Iraq seeks Arab help to push Turkish troops out
The Kurdistan Workers' Party (PKK) said Thursday that one of its commanders had also been killed in the strike, saying the drone had targeted a meeting between its fighters and Iraqi border guards.
On Wednesday the Iraqi foreign ministry, for the third time, summoned Turkey's envoy to Baghdad to protest against the strike, which it denounced as a "flagrant aggression" and a violation of its sovereignty.
On Thursday, Foreign Minister Fuad Hussein said he had contacted his Egyptian, Jordanian, Saudi and Kuwaiti counterparts as well as the Arab League to seek their diplomatic support in confronting Ankara.
Turkey in mid-June launched a cross-border operation against the PKK, blacklisted as a terrorist group by Ankara and its Western allies.
The PKK has waged an insurgency against Ankara since 1984 and has long used the rugged terrain of northern Iraq as a rear base to wage attacks on Turkey.
Over the past 25 years Turkey has set up a dozen military positions inside Iraqi territory to fight the PKK.
On Thursday Turkey's ambassador to Baghdad Fatih Yildiz issued a statement accusing Iraq of "turning a blind eye to the presence of PKK terrorists on its soil".

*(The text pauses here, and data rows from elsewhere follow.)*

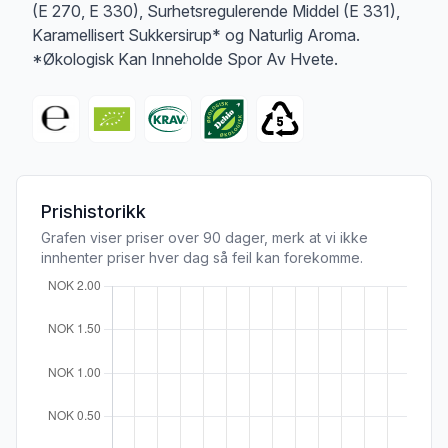
(E 270, E 330), Surhetsregulerende Middel (E 331),
Karamellisert Sukkersirup* og Naturlig Aroma.
*Økologisk Kan Inneholde Spor Av Hvete.
Prishistorikk
Grafen viser priser over 90 dager, merk at vi ikke
innhenter priser hver dag så feil kan forekomme.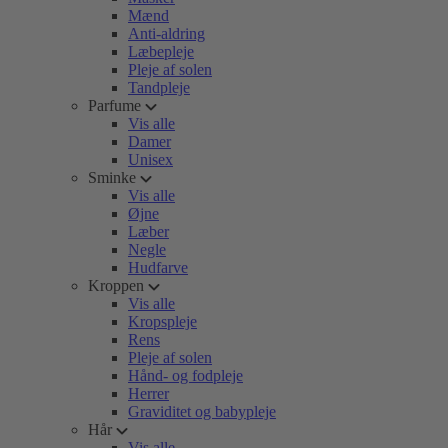
Mænd
Anti-aldring
Læbepleje
Pleje af solen
Tandpleje
Parfume
Vis alle
Damer
Unisex
Sminke
Vis alle
Øjne
Læber
Negle
Hudfarve
Kroppen
Vis alle
Kropspleje
Rens
Pleje af solen
Hånd- og fodpleje
Herrer
Graviditet og babypleje
Hår
Vis alle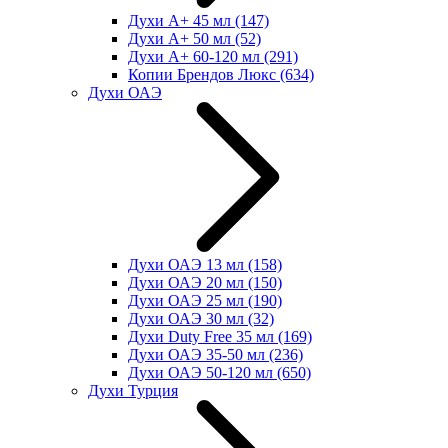
Духи А+ 45 мл
(147)
Духи А+ 50 мл
(52)
Духи А+ 60-120 мл
(291)
Копии Брендов Люкс
(634)
Духи ОАЭ
Духи ОАЭ 13 мл
(158)
Духи ОАЭ 20 мл
(150)
Духи ОАЭ 25 мл
(190)
Духи ОАЭ 30 мл
(32)
Духи Duty Free 35 мл
(169)
Духи ОАЭ 35-50 мл
(236)
Духи ОАЭ 50-120 мл
(650)
Духи Турция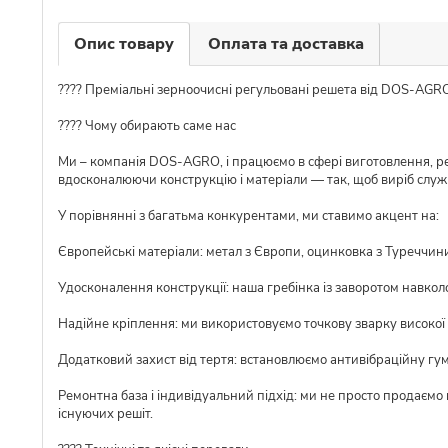
Опис товару
Оплата та доставка
???? Преміальні зерноочисні регульовані решета від DOS-AGRO
???? Чому обирають саме нас
Ми – компанія DOS-AGRO, і працюємо в сфері виготовлення, ре
вдосконалюючи конструкцію і матеріали — так, щоб виріб слу
У порівнянні з багатьма конкурентами, ми ставимо акцент на:
Європейські матеріали: метал з Європи, оцинковка з Туреччини,
Удосконалення конструкції: наша гребінка із заворотом навкол
Надійне кріплення: ми використовуємо точкову зварку високої я
Додатковий захист від тертя: встановлюємо антивібраційну гу
Ремонтна база і індивідуальний підхід: ми не просто продаємо
існуючих решіт.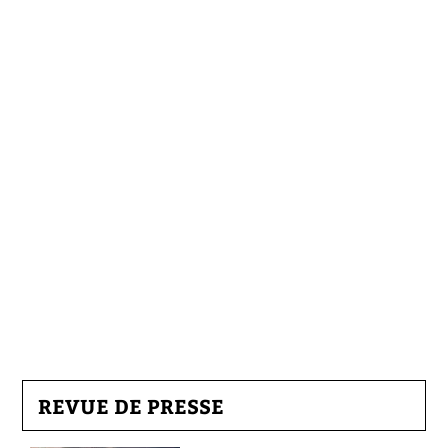
REVUE DE PRESSE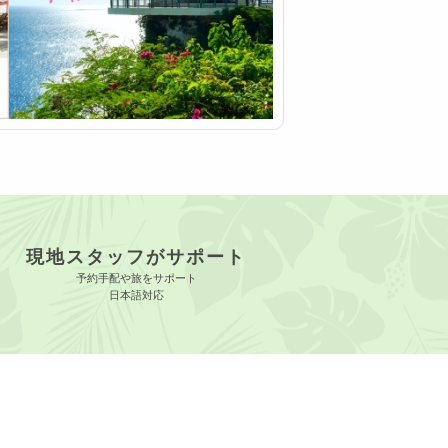
現地スタッフがサポート
予約手配や旅をサポート
日本語対応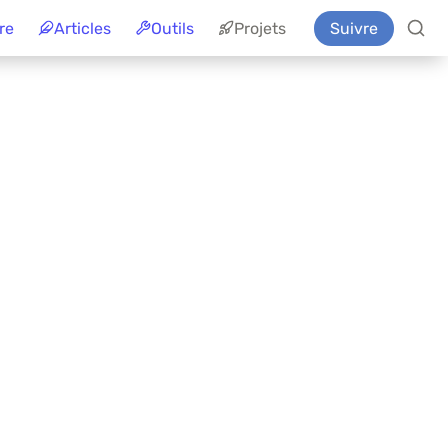
re
Articles
Outils
Projets
Suivre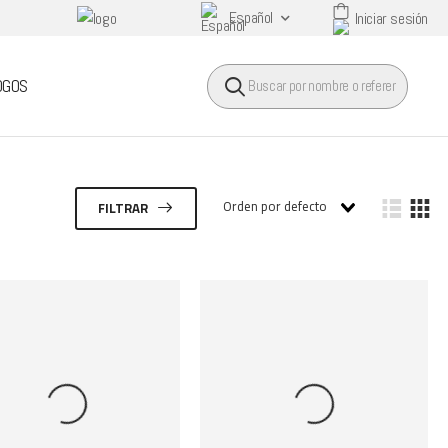
Español
Iniciar sesión
HEADER SEARCH BUTTO
OGOS
Orden por defecto
FILTRAR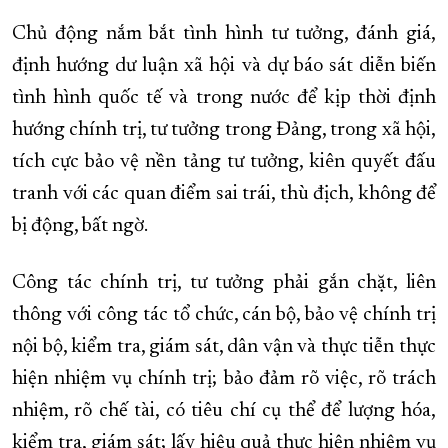
Chủ động nắm bắt tình hình tư tưởng, đánh giá,
định hướng dư luận xã hội và dự báo sát diễn biến
tình hình quốc tế và trong nước để kịp thời định
hướng chính trị, tư tưởng trong Đảng, trong xã hội,
tích cực bảo vệ nền tảng tư tưởng, kiên quyết đấu
tranh với các quan điểm sai trái, thù địch, không để
bị động, bất ngờ.
Công tác chính trị, tư tưởng phải gắn chặt, liên
thông với công tác tổ chức, cán bộ, bảo vệ chính trị
nội bộ, kiểm tra, giám sát, dân vận và thực tiễn thực
hiện nhiệm vụ chính trị; bảo đảm rõ việc, rõ trách
nhiệm, rõ chế tài, có tiêu chí cụ thể để lượng hóa,
kiểm tra, giám sát; lấy hiệu quả thực hiện nhiệm vụ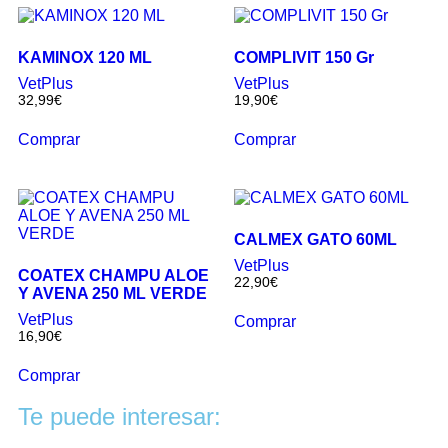
KAMINOX 120 ML
COMPLIVIT 150 Gr
VetPlus
VetPlus
32,99
€
19,90
€
Comprar
Comprar
CALMEX GATO 60ML
VetPlus
COATEX CHAMPU ALOE
22,90
€
Y AVENA 250 ML VERDE
VetPlus
Comprar
16,90
€
Comprar
Te puede interesar: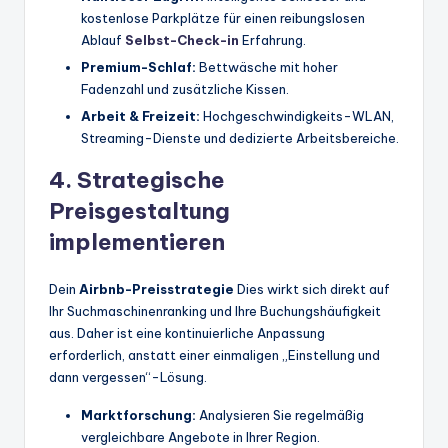
kostenlose Parkplätze für einen reibungslosen
Ablauf
Selbst-Check-in
Erfahrung.
Premium-Schlaf:
Bettwäsche mit hoher
Fadenzahl und zusätzliche Kissen.
Arbeit & Freizeit:
Hochgeschwindigkeits-WLAN,
Streaming-Dienste und dedizierte Arbeitsbereiche.
4. Strategische
Preisgestaltung
implementieren
Dein
Airbnb-Preisstrategie
Dies wirkt sich direkt auf
Ihr Suchmaschinenranking und Ihre Buchungshäufigkeit
aus. Daher ist eine kontinuierliche Anpassung
erforderlich, anstatt einer einmaligen „Einstellung und
dann vergessen“-Lösung.
Marktforschung:
Analysieren Sie regelmäßig
vergleichbare Angebote in Ihrer Region.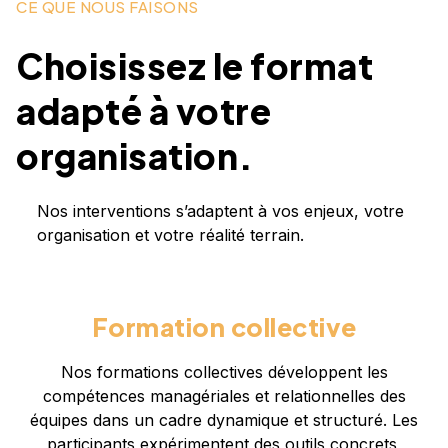
CE QUE NOUS FAISONS
Choisissez le format
adapté à votre
organisation.
Nos interventions s’adaptent à vos enjeux, votre
organisation et votre réalité terrain.
Formation collective
Nos formations collectives développent les
compétences managériales et relationnelles des
équipes dans un cadre dynamique et structuré. Les
participants expérimentent des outils concrets,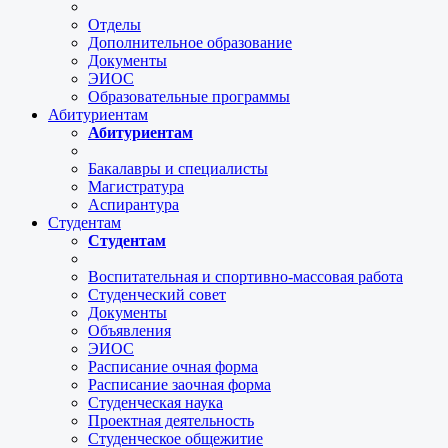
Отделы
Дополнительное образование
Документы
ЭИОС
Образовательные программы
Абитуриентам
Абитуриентам
Бакалавры и специалисты
Магистратура
Аспирантура
Студентам
Студентам
Воспитательная и спортивно-массовая работа
Студенческий совет
Документы
Объявления
ЭИОС
Расписание очная форма
Расписание заочная форма
Студенческая наука
Проектная деятельность
Студенческое общежитие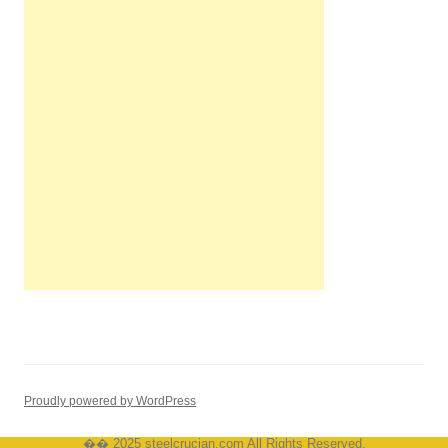
Proudly powered by WordPress
�� 2025 steelcrucian.com All Rights Reserved.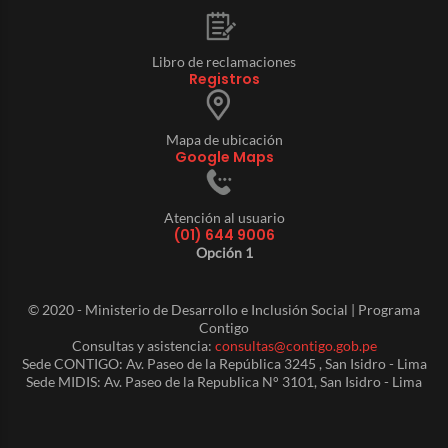
Libro de reclamaciones
Registros
Mapa de ubicación
Google Maps
Atención al usuario
(01) 644 9006
Opción 1
© 2020 - Ministerio de Desarrollo e Inclusión Social | Programa
Contigo
Consultas y asistencia:
consultas@contigo.gob.pe
Sede CONTIGO: Av. Paseo de la República 3245 , San Isidro - Lima
Sede MIDIS: Av. Paseo de la Republica N° 3101, San Isidro - Lima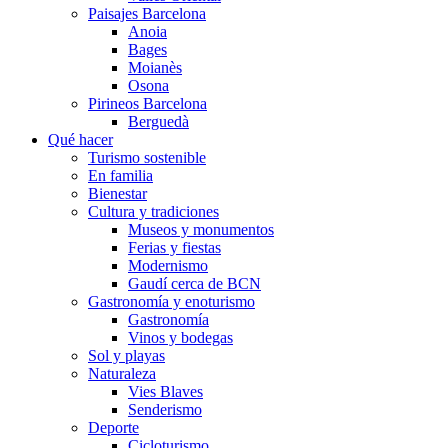
Paisajes Barcelona
Anoia
Bages
Moianès
Osona
Pirineos Barcelona
Berguedà
Qué hacer
Turismo sostenible
En familia
Bienestar
Cultura y tradiciones
Museos y monumentos
Ferias y fiestas
Modernismo
Gaudí cerca de BCN
Gastronomía y enoturismo
Gastronomía
Vinos y bodegas
Sol y playas
Naturaleza
Vies Blaves
Senderismo
Deporte
Cicloturismo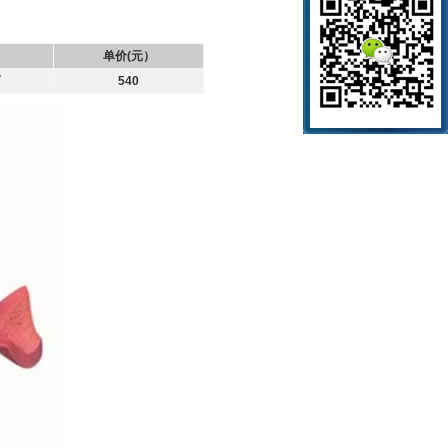
单价(元）
育
540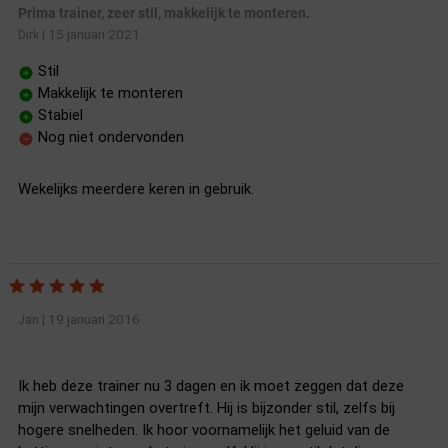
Prima trainer, zeer stil, makkelijk te monteren.
15 januari 2021
Dirk
|
Stil
Makkelijk te monteren
Stabiel
Nog niet ondervonden
Wekelijks meerdere keren in gebruik.
19 januari 2016
Jan
|
Ik heb deze trainer nu 3 dagen en ik moet zeggen dat deze
mijn verwachtingen overtreft. Hij is bijzonder stil, zelfs bij
hogere snelheden. Ik hoor voornamelijk het geluid van de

Kurdish sources say efforts to persuade Turkey to withdraw its forces will not be easy, as Ankara is determined to stay put.
Authorities in the autonomous Kurdish region, dominated by the Democratic Party of Kurdistan (KDP), see the PKK as rivals but have never been able to uproot them from their northern Iraqi bases.
At least five civilians have been killed in northern Iraq since the start of the latest Turkish campaign, according to local officials. Ankara has reported the death of two of its soldiers, and the PKK and its allies the deaths of 10 fighters and supporters.